Quigley's Cabinet

Being a visual and verbal chronologue of my peculiar life, foremost my research interests—death and the anatomical body—and travels and people I've met in pursuit of same; my collecting interests—fossils, postmortem photographs, weird news, and new acquisitions to my “museum”; and (reluctantly) my health, having been diagnosed with MS in 1990. "Satisfying my morbid curiosity and yours..."

Monday, September 16, 2013

Honolulu harbor horror

The latest environmental disaster occurred a week ago today. A pipeline running from storage tanks at Hawaii’s last sugar plantation to ships heading for California leaked 233,000 gallons of molasses into a lagoon, killing thousands of fish and other marine creatures. Roger Smith, owner of Cool Blue Scuba, dove down, recorded a video, and describes what he saw:
"Usually the water has a greenish hue from the algae. But when I dove, it was brown, almost like a cola color. The molasses sunk down to the bottom, and it kind of blanketed everything. It sucks the oxygen out of the water. Every living thing is usually hiding in a hole.
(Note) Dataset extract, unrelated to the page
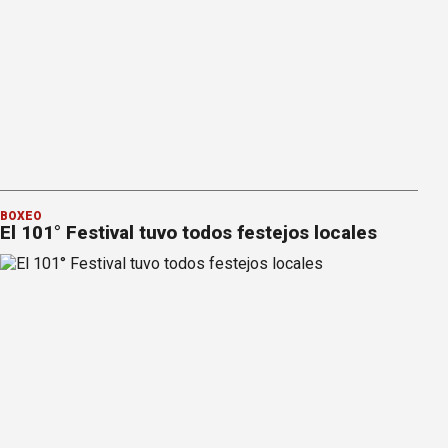
BOXEO
El 101° Festival tuvo todos festejos locales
But every living thing came out and was gasping to live. Crabs, fish, worms, feather dusters…everything was just laying out in the bottom, just dead. The tbigger fish had died, but they had gone to float to the top. The smaller fish were just on the floor. We saw a couple of small fish that were up on the surface and they were gasping for air, but they didn't look like they were going to live, either. They were up by the surface, but because molasses sinks, they already had it in their system."
Officials have decided to let nature take its course, which will take years.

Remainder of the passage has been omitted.